Repeat all the above steps beginning with the Java installation on each server node.

Install and Configure Solr

All installation steps are executed by the root user.

Get the latest Solr 8 .tgz package, extract and execute the installation script for the user 'solr':

tar xzf solr-8.6.0.tgz solr-8.6.0/bin/install_solr_service.sh --strip-components=2
./install_solr_service.sh solr-8.6.0.tgz -u solr -n

Change the default configuration of the Solr server instance.
1. Set the ZK_HOST variable of the Solr node to connect to your ZooKeeper ensemble.
  This will automatically put your Solr server instance into Solr cloud mode.
2. Enable and change the SOLR_LOG_LEVEL to set it to the desired log level.
  Info
  Further logging settings may be changed in /var/solr/log4j.properties.
3. Edit /etc/default/solr.in.sh, uncomment and change the 2 environment variables as below. Other settings like memory size may be changed as needed.
  /etc/default/solr.in.sh
```
cat <<EOT >> /etc/default/solr.in.sh
SOLR_JAVA_HOME=/usr/java/jdk1.8.0
ZK_HOST=<host name 1>:2181,<host name 2>:2181,<host name 3>:2181
SOLR_LOG_LEVEL=WARN
EOT
```
4. In data replication environments a backup location must be available for all Solr nodes and must be configured as an allowed path in the according system property.
  /etc/default/solr.in.sh
```
SOLR_OPTS="$SOLR_OPTS -Dsolr.allowPaths=/mnt/solr_backup"
```

Set up the Solr server service.

Setup Solr server service

cat <<EOT >> /etc/systemd/system/solr.service
[Unit]
Description=Apache SOLR
After=network.target

[Service]
Type=forking
User=solr
Group=solr
Environment=SOLR_INCLUDE=/etc/default/solr.in.sh
ExecStart=/opt/solr/bin/solr start
ExecStop=/opt/solr/bin/solr stop
Restart=always

[Install]
WantedBy=multi-user.target
EOT

systemctl daemon-reload
systemctl enable solr
# start sole instance
systemctl start solr
# stop the service if necessary
# systemctl stop solr

Remove the old init script '/etc/init.d/solr'.

Note

Repeat the installation on all server nodes.

Verify the Installation

Open the URL in a browser http://<host name 1>:8983/solr/#/~cloud?view=tree
You should see the active nodes in the tree:

Data Replication Backup Location

If the Solr server is used for an ICM data replication system, a location for backups at the Solr server is required. This must be a shared storage location that is available on all Solr nodes with the same path. See also Guide - Solr Replication for more information.

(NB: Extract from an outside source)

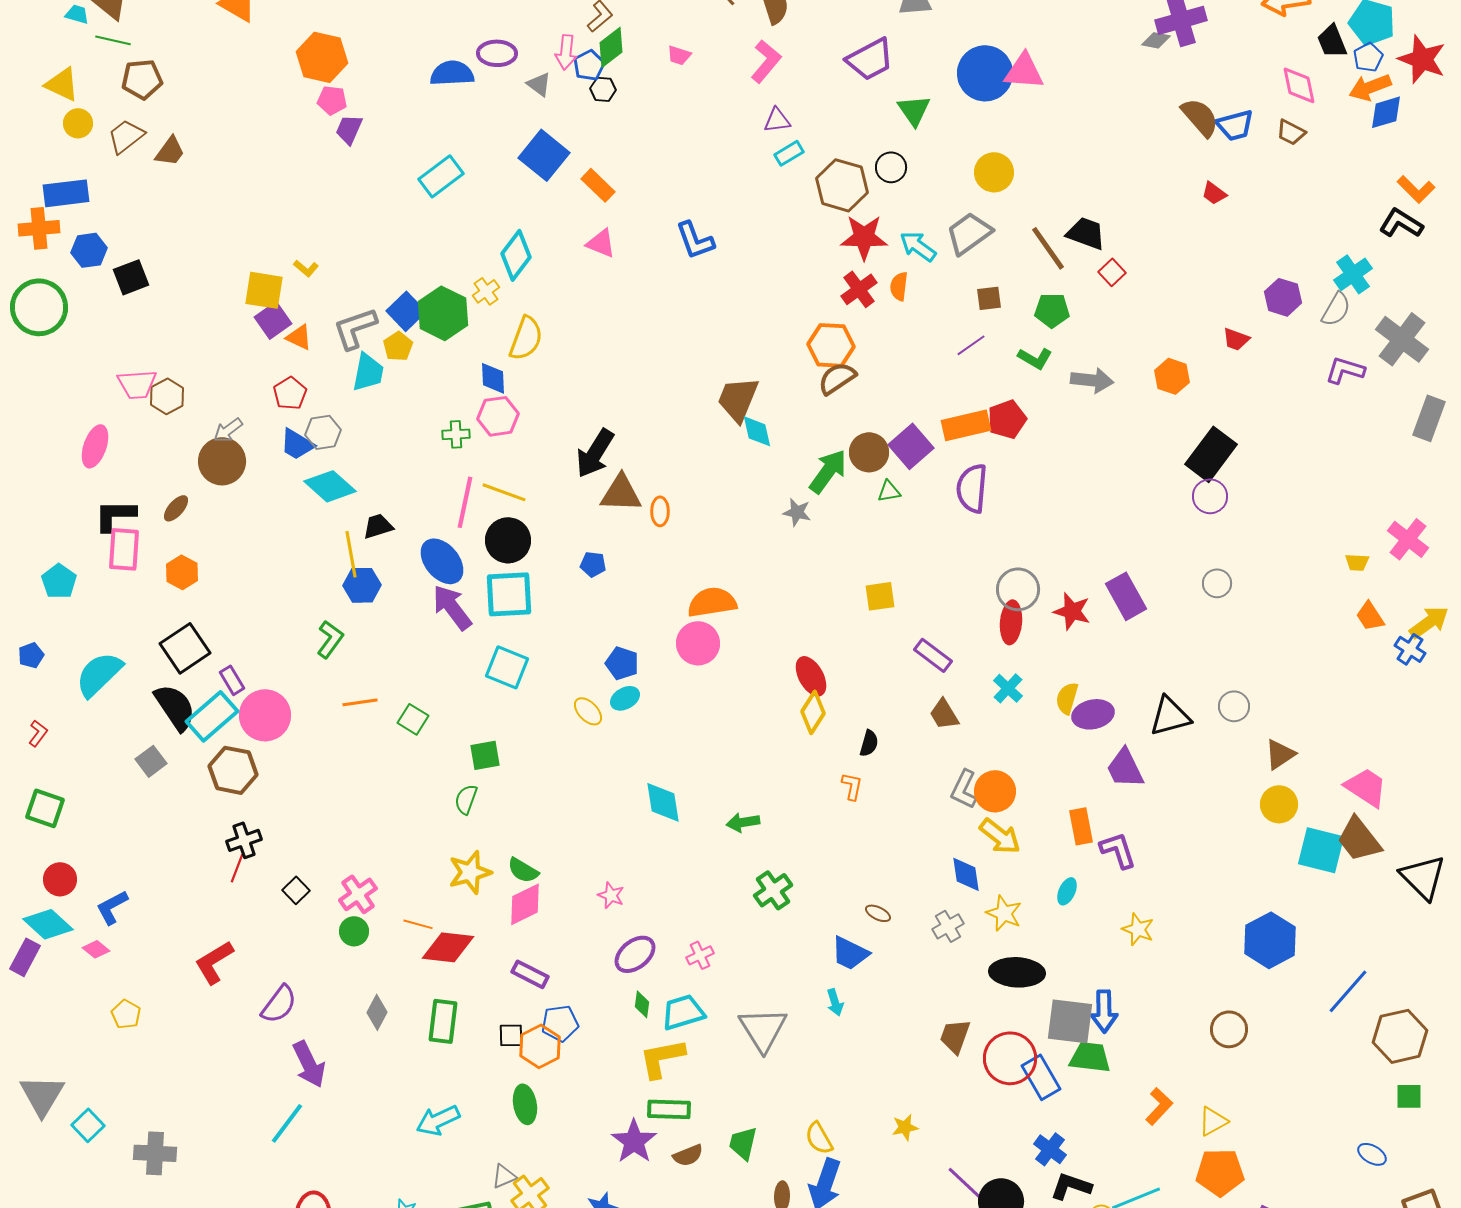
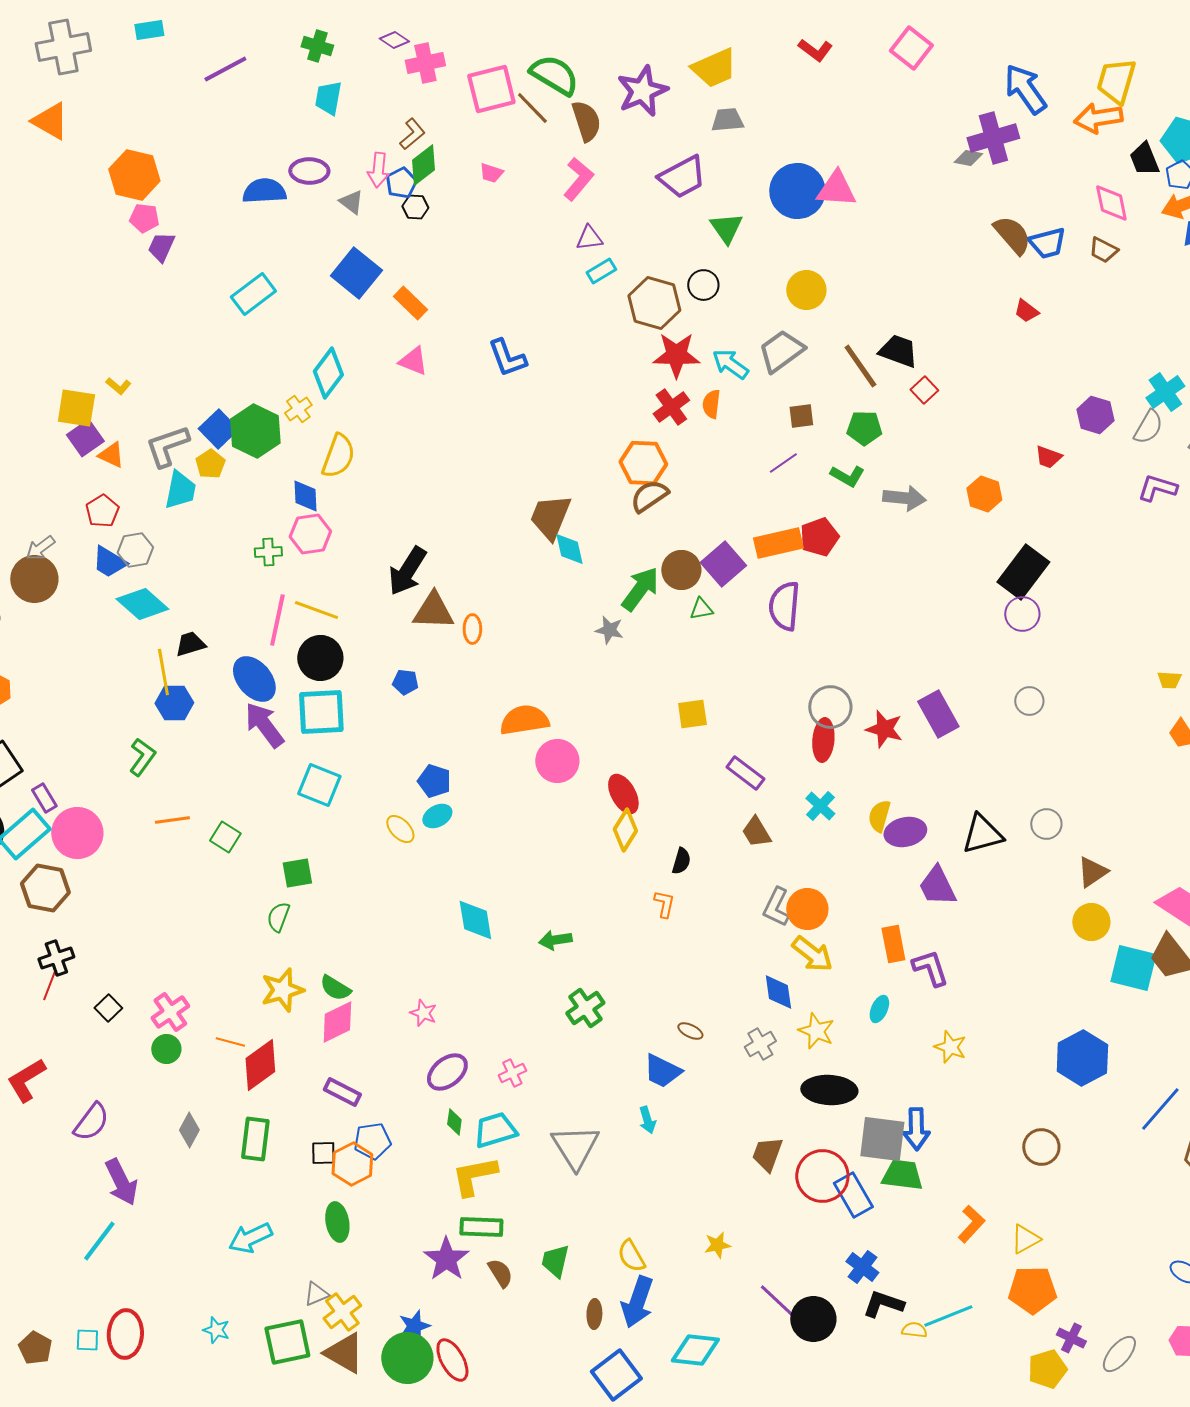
pink circle: (698, 643) -> (557, 761), moved
red diamond: (448, 947) -> (260, 1065), turned -42
brown semicircle: (688, 1155) -> (500, 1273), turned -100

Create a backup directory and export it on the first node:

mkdir /mnt/solr_backup

vi /etc/exports

/mnt/solr_backup <host name 2>(rw,sync,no_subtree_check)
/mnt/solr_backup <host name 3>(rw,sync,no_subtree_check)

Mount it on the other Solr nodes:

mount -t nfs <host name 1>:/mnt/solr_backup /mnt/solr_backup

Clean-up the backups of old replication processes regularly.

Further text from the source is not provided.